On the Fourier Spectrum of Symmetric Boolean Functions

It is well-known that any Boolean function f:{-1,+1}^n \to {-1,+1} can be written uniquely as a polynomial f(x) = \sum_{S subset [n]} f_s \prod_{i in S} x_i. The collection of coefficients (f_S's) this expression are referred to (with good reason) as the Fourier spectrum of f. The Fourier spectrum has played a central role in modern computer science by converting combinatorial and algorithmic questions about f into algebraic or analytic questions about the spectrum.

In this talk I will focus on a basic feature of the Fourier spectrum, namely the minimal Fourier degree, or the size of the smallest non-empty set S such that f_S is non-zero.
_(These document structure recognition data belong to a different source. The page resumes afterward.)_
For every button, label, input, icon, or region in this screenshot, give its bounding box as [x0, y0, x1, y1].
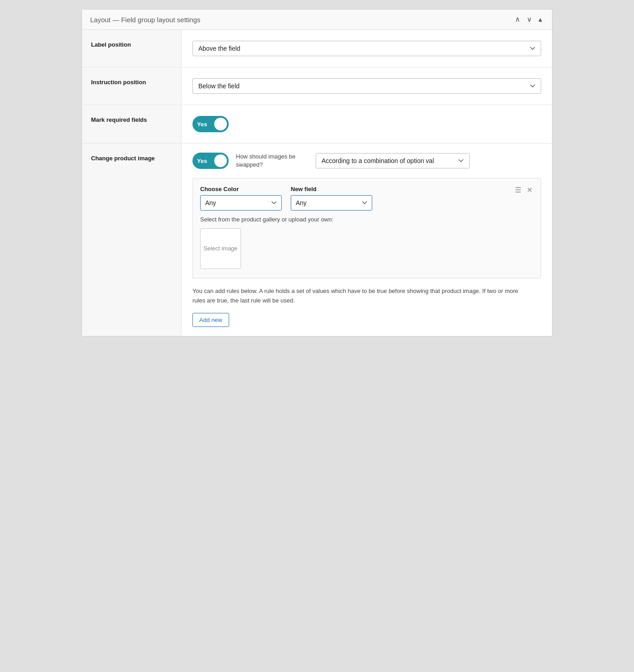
rule-box: Choose Color Any Red Blue Green New fiel…	[192, 178, 541, 278]
change-product-top: Yes How should images be swapped? Accord…	[192, 153, 541, 169]
toggle-knob-2	[214, 154, 227, 167]
mark-required-row: Mark required fields Yes	[82, 105, 552, 144]
rule-field-select-2[interactable]: Any	[291, 195, 372, 211]
toggle-knob	[214, 118, 227, 130]
mark-required-control: Yes	[182, 105, 552, 143]
instruction-position-label: Instruction position	[82, 67, 182, 105]
panel-title-sub: — Field group layout settings	[112, 16, 200, 24]
rule-remove-button[interactable]: ✕	[526, 186, 533, 195]
info-text: You can add rules below. A rule holds a …	[192, 287, 532, 306]
change-product-image-label: Change product image	[82, 144, 182, 336]
rule-field-group-1: Choose Color Any Red Blue Green	[200, 186, 282, 211]
instruction-position-select[interactable]: Below the field Above the field Hidden	[192, 78, 541, 94]
select-image-box[interactable]: Select image	[200, 228, 241, 269]
rule-field-select-1[interactable]: Any Red Blue Green	[200, 195, 282, 211]
rule-field-group-2: New field Any	[291, 186, 372, 211]
gallery-text: Select from the product gallery or uploa…	[200, 216, 533, 223]
rule-fields: Choose Color Any Red Blue Green New fiel…	[200, 186, 372, 211]
rule-field-label-2: New field	[291, 186, 372, 192]
toggle-yes-label: Yes	[194, 121, 207, 128]
collapse-up-button[interactable]: ∧	[513, 15, 522, 24]
panel-title: Layout — Field group layout settings	[90, 16, 201, 24]
add-new-button[interactable]: Add new	[192, 313, 229, 327]
select-image-label: Select image	[203, 245, 237, 253]
change-product-toggle[interactable]: Yes	[192, 153, 229, 169]
panel-title-main: Layout	[90, 16, 110, 24]
panel-header: Layout — Field group layout settings ∧ ∨…	[82, 10, 552, 30]
label-position-control: Above the field Left of the field Right …	[182, 30, 552, 67]
rule-box-header: Choose Color Any Red Blue Green New fiel…	[200, 186, 533, 211]
rule-drag-handle[interactable]: ☰	[514, 186, 522, 195]
collapse-down-button[interactable]: ∨	[525, 15, 534, 24]
label-position-row: Label position Above the field Left of t…	[82, 30, 552, 67]
rule-field-label-1: Choose Color	[200, 186, 282, 192]
mark-required-label: Mark required fields	[82, 105, 182, 143]
toggle-yes-label-2: Yes	[194, 158, 207, 164]
instruction-position-control: Below the field Above the field Hidden	[182, 67, 552, 105]
instruction-position-row: Instruction position Below the field Abo…	[82, 67, 552, 105]
label-position-label: Label position	[82, 30, 182, 67]
collapse-button[interactable]: ▴	[537, 15, 544, 24]
label-position-select[interactable]: Above the field Left of the field Right …	[192, 41, 541, 56]
layout-panel: Layout — Field group layout settings ∧ ∨…	[82, 9, 552, 336]
change-product-image-row: Change product image Yes How should imag…	[82, 144, 552, 336]
swap-method-select[interactable]: According to a combination of option val…	[316, 153, 470, 168]
mark-required-toggle[interactable]: Yes	[192, 116, 229, 132]
rule-box-icons: ☰ ✕	[514, 186, 533, 195]
swap-question-text: How should images be swapped?	[236, 153, 308, 169]
change-product-image-control: Yes How should images be swapped? Accord…	[182, 144, 552, 336]
panel-controls: ∧ ∨ ▴	[513, 15, 544, 24]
For every symmetric function *except the parity function* we show that the minimal Fourier degree is at most O(Gamma(n)) where Gamma(m) < m^{0.525} is the largest gap between consecutive prime numbers in {1,...,m}. This improves the previous result of Kolountzakis et al. (Combinatorica '09) who showed that the minimal Fourier degree is at most k/log k.

As an application we obtain a new analysis of the PAC learning algorithm for symmetric juntas, under the uniform distribution, of Mossel et al. (STOC '03).
This is a joint work with Avishay Tal.